_TASK ITEM_: Lines holding the word "moyens" in the material below: count them and write the number alone.

<<<<

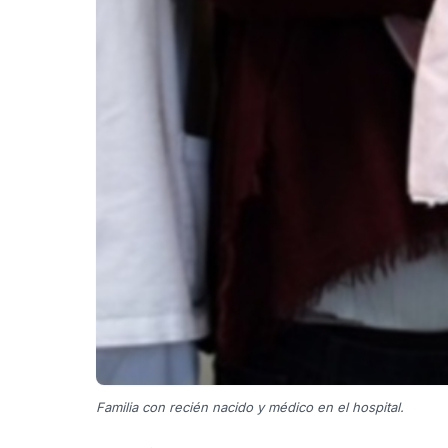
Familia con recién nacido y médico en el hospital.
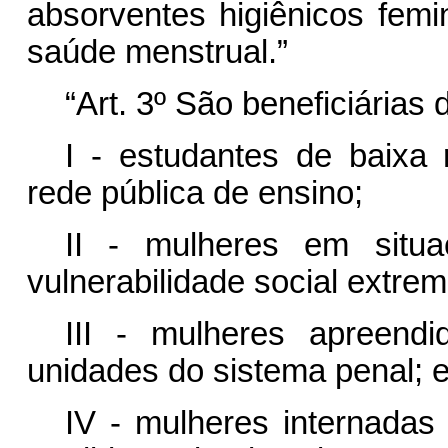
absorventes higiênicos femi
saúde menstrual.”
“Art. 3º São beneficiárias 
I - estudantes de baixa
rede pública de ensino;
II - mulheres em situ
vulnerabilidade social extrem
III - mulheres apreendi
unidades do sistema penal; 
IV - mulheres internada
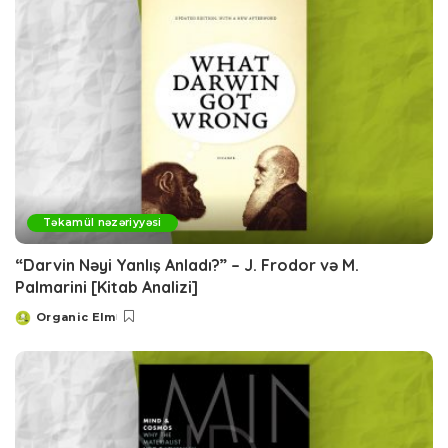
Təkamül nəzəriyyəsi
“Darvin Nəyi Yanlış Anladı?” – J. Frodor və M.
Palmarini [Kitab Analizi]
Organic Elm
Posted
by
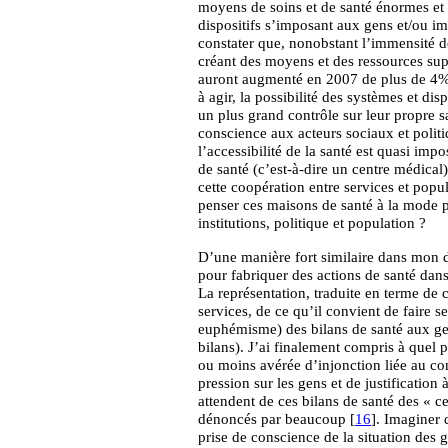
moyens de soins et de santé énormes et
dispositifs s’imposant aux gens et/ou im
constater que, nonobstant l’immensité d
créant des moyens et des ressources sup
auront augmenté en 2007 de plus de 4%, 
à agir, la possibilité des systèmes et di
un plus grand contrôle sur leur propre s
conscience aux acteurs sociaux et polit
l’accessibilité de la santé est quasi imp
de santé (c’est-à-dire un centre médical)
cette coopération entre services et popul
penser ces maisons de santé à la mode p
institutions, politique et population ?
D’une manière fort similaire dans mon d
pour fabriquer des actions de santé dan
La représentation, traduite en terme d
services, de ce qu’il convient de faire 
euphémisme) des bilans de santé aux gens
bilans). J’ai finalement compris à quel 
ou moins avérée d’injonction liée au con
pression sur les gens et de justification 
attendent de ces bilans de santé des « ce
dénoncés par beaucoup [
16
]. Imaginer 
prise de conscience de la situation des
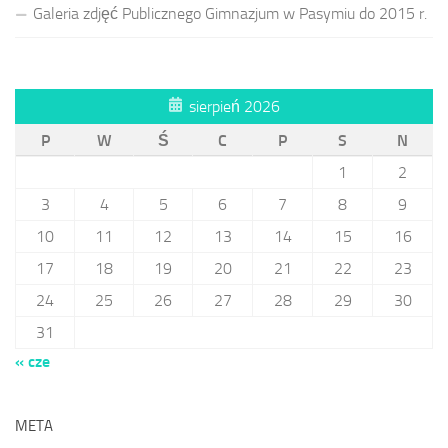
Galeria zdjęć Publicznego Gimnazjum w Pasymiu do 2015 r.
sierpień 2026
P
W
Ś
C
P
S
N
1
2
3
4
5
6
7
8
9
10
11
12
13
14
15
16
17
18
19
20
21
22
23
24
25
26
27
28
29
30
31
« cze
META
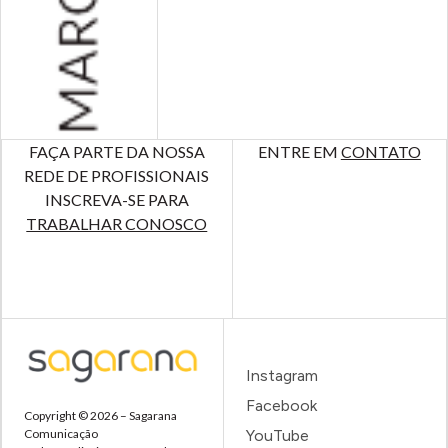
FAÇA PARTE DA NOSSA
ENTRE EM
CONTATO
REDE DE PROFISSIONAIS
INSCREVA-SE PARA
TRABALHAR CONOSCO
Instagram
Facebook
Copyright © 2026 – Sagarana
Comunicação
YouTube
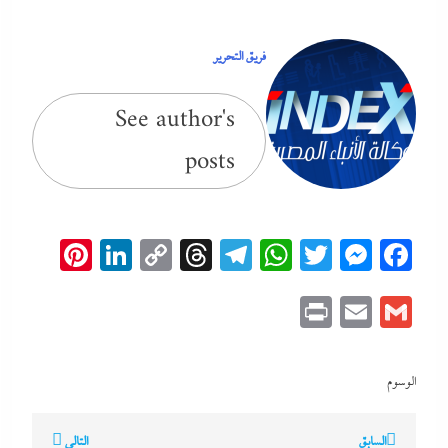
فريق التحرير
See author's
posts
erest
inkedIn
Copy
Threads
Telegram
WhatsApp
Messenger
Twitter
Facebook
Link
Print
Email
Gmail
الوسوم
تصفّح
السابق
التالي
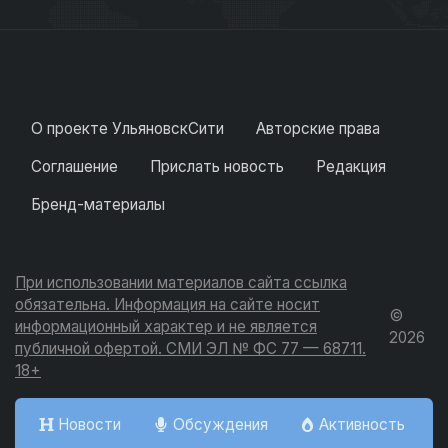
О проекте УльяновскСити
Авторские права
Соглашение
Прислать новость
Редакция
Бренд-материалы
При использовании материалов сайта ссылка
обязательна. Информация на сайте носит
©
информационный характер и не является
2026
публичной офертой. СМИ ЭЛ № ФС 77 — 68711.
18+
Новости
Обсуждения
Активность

>>>>
<<<<

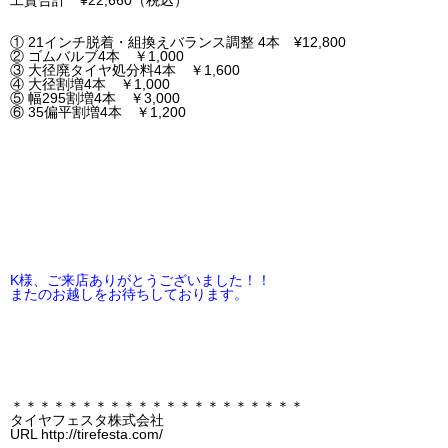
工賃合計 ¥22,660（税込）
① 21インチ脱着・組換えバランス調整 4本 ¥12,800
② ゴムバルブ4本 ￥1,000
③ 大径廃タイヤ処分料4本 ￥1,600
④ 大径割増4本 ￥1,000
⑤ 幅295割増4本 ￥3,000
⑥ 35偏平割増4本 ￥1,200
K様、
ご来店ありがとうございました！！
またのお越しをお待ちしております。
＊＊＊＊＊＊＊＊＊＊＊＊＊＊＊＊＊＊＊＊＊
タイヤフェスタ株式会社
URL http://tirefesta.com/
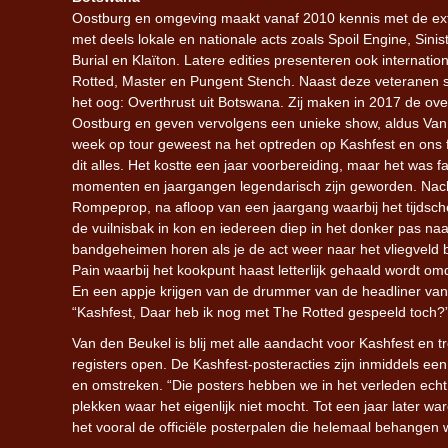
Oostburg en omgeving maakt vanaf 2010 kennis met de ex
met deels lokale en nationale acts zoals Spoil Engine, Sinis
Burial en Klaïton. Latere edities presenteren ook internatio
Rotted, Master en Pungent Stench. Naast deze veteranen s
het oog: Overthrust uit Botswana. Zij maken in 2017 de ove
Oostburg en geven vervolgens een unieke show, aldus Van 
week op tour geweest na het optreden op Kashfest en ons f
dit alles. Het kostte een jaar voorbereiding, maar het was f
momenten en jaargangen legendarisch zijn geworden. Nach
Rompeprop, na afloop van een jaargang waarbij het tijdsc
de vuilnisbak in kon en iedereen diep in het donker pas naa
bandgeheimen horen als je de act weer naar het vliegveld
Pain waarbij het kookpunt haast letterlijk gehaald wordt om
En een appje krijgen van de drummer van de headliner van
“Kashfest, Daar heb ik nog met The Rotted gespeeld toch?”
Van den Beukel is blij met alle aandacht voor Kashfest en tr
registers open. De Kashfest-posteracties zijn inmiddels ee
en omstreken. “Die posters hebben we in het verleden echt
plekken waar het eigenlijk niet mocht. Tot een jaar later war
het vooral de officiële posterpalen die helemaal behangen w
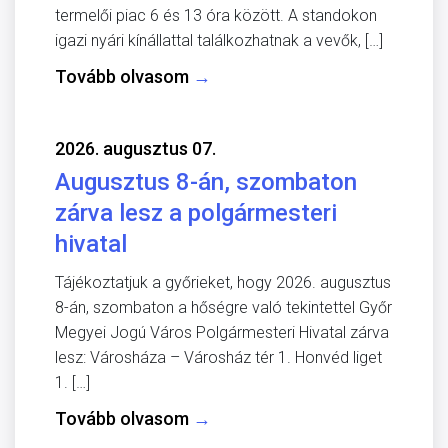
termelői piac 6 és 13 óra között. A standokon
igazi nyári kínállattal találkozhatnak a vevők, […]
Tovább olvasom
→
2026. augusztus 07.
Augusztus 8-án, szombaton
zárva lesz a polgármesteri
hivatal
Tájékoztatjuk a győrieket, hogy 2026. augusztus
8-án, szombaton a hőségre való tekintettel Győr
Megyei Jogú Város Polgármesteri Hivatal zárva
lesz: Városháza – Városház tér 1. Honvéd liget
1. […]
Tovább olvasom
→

>>>>

_EXPECTED ANSWER_: 2